■ Supplied material ■
BEGIN

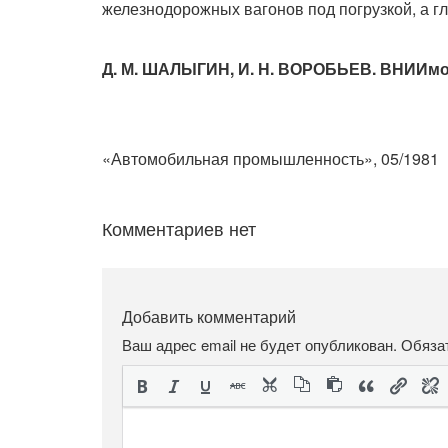
железнодорожных вагонов под погрузкой, а гл
Д. М. ШАЛЫГИН, И. Н. ВОРОБЬЕВ. ВНИИм
«Автомобильная промышленность», 05/1981
Комментариев нет
Добавить комментарий
Ваш адрес email не будет опубликован.
Обяза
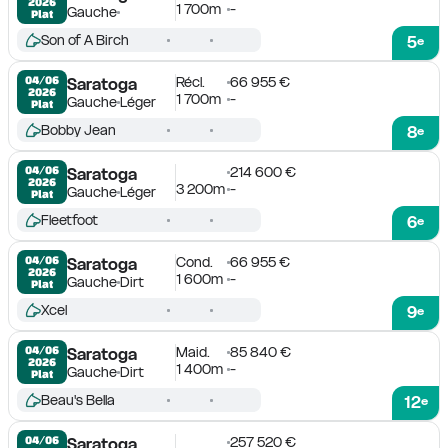
2026
1 700m
-
Gauche
Plat
Son of A Birch
5
e
Récl.
66 955 €
04/06

Saratoga
2026
1 700m
-
Gauche
Léger
Plat
Bobby Jean
8
e
214 600 €
04/06

Saratoga
2026
3 200m
-
Gauche
Léger
Plat
Fleetfoot
6
e
Cond.
66 955 €
04/06

Saratoga
2026
1 600m
-
Gauche
Dirt
Plat
Xcel
9
e
Maid.
85 840 €
04/06

Saratoga
2026
1 400m
-
Gauche
Dirt
Plat
Beau's Bella
12
e
257 520 €
04/06

Saratoga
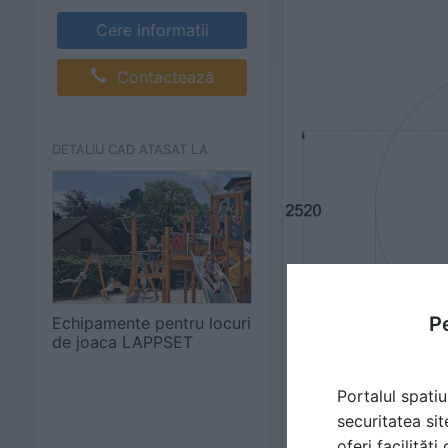
Cere informatii
Contactează
DETALIU CAD ATASAT LA
Pe
Echipamente pentru locuri
de joaca LAPPSET
Portalul spatiu
securitatea sit
oferi facilităț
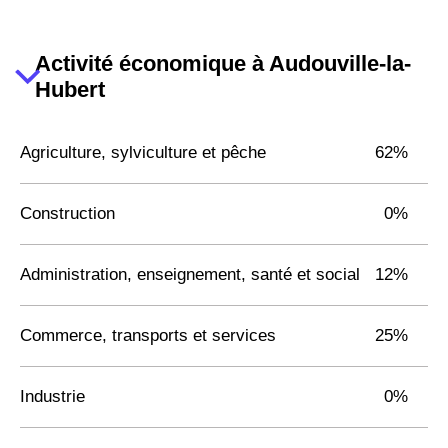
Activité économique à Audouville-la-
Hubert
Agriculture, sylviculture et pêche
62%
Construction
0%
Administration, enseignement, santé et social
12%
Commerce, transports et services
25%
Industrie
0%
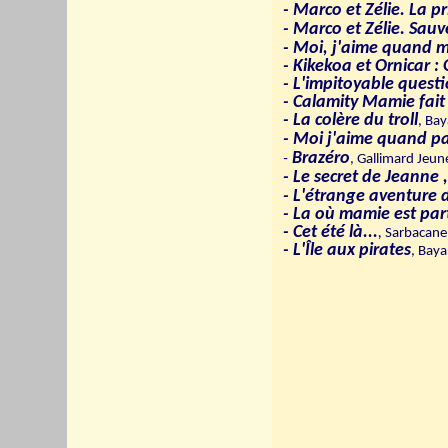
- Marco et Zélie. La pr
- Marco et Zélie. Sau
- Moi, j'aime quand 
- Kikekoa et Ornicar : 
- L'impitoyable quest
- Calamity Mamie fait
- La colère du troll
, Ba
- Moi j'aime quand p
Brazéro
-
, Gallimard Jeu
- Le
secret
de Jeanne ,
- L'étrange aventure 
- La où mamie est par
- Cet été là...
,
Sarbacane
- L'Île aux pirates
, Bay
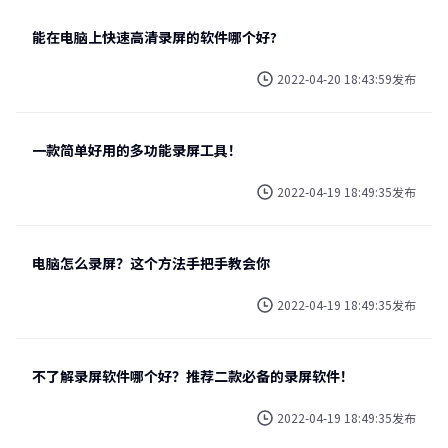
能在电脑上快速高清录屏的软件哪个好?
2022-04-20 18:43:59发布
一款简单好用的多功能录屏工具！
2022-04-19 18:49:35发布
电脑怎么录屏？这个方法手把手教会你
2022-04-19 18:49:35发布
不了解录屏软件哪个好？推荐二款必备的录屏软件！
2022-04-19 18:49:35发布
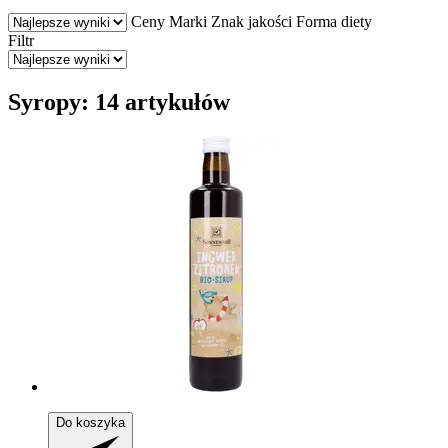
Ceny
Marki
Znak jakości
Forma diety
Filtr
Syropy: 14 artykułów
Do koszyka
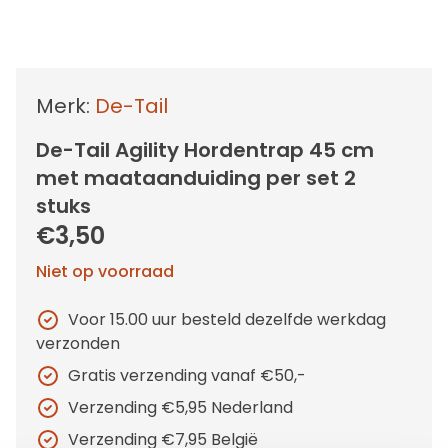
Merk:
De-Tail
De-Tail Agility Hordentrap 45 cm
met maataanduiding per set 2
stuks
€3,50
Niet op voorraad
Voor 15.00 uur besteld dezelfde werkdag
verzonden
Gratis verzending vanaf €50,-
Verzending €5,95 Nederland
Verzending €7,95 België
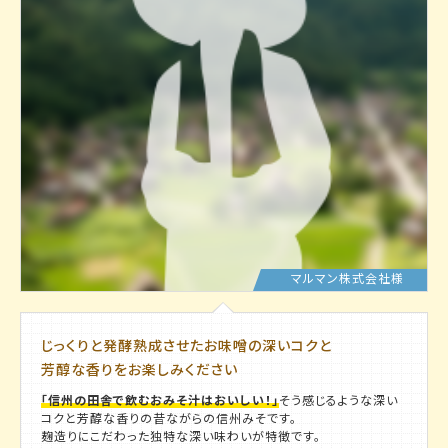
マルマン株式会社様
じっくりと発酵熟成させたお味噌の深いコクと
芳醇な香りをお楽しみください
「信州の田舎で飲むおみそ汁はおいしい！」
そう感じるような深い
コクと芳醇な香りの昔ながらの信州みそです。
麹造りにこだわった独特な深い味わいが特徴です。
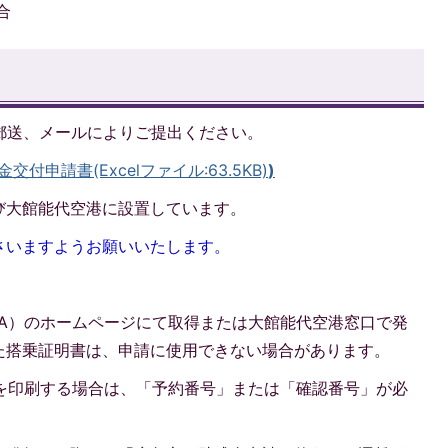
合
郵送、メールによりご提出ください。
申請書(Excelファイル:63.5KB)
)
び大館能代空港に設置しています。
さいますようお願いいたします。
NA）のホームページにて取得または大館能代空港窓口で発
た搭乗証明書は、申請に使用できない場合があります。
書を印刷する場合は、「予約番号」または「確認番号」が必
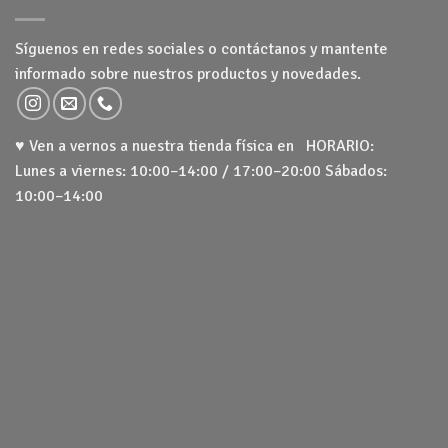
Síguenos en redes sociales o contáctanos y mantente
informado sobre nuestros productos y novedades.
♥ Ven a vernos a nuestra tienda física en HORARIO:
Lunes a viernes: 10:00–14:00 / 17:00–20:00 Sábados:
10:00–14:00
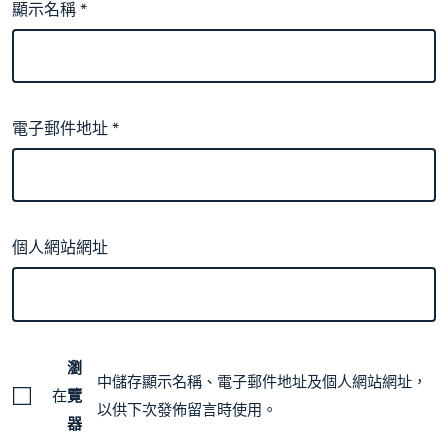
顯示名稱
*
電子郵件地址
*
個人網站網址
瀏
中儲存顯示名稱、電子郵件地址及個人網站網址，
在
覽
以供下次發佈留言時使用。
器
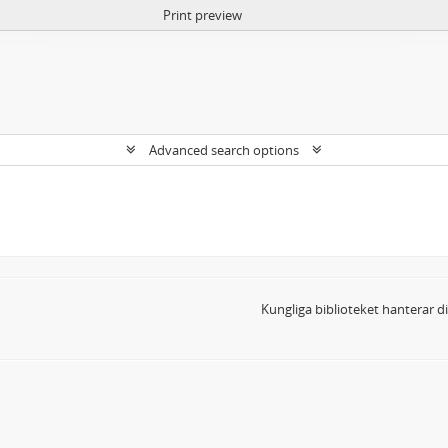
Print preview
Advanced search options
Kungliga biblioteket hanterar 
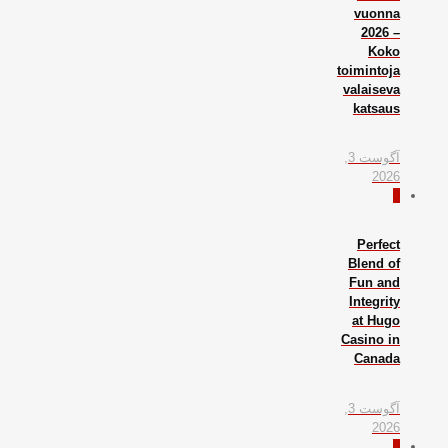
vuonna
2026 –
Koko
toimintoja
valaiseva
katsaus
آگوست 3,
2026
0
Perfect
Blend of
Fun and
Integrity
at Hugo
Casino in
Canada
آگوست 3,
2026
0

END

■ Work instruction ■
Find every line above where the word "Tail" occurs, and copy that line.

■ Result ■
De-Tail
De-Tail Agility Hordentrap 45 cm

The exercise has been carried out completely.